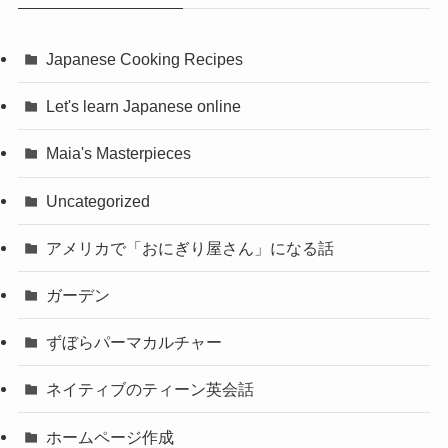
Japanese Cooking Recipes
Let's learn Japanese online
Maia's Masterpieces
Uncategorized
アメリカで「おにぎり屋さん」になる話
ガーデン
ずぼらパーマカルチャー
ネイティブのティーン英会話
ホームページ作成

--------------------

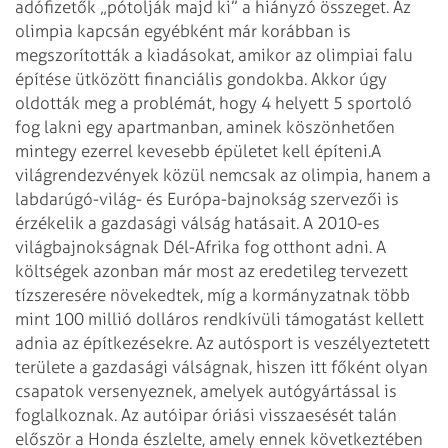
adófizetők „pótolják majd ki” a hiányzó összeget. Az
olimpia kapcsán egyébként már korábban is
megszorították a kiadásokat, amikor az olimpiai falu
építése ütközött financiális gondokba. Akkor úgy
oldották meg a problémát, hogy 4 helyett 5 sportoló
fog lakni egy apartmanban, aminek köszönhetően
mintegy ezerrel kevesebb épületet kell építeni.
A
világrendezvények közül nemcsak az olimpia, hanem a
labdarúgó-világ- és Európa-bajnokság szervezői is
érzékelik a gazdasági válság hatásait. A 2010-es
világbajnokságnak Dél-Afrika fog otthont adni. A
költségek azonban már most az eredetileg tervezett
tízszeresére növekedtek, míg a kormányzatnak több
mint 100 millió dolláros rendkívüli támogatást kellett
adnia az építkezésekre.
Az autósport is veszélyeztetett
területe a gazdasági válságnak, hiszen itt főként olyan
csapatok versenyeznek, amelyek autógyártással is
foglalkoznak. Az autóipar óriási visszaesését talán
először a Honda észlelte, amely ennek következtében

--------------------

Only the number is wanted: how many lines in the entries above contain the string "gazdasági"?

2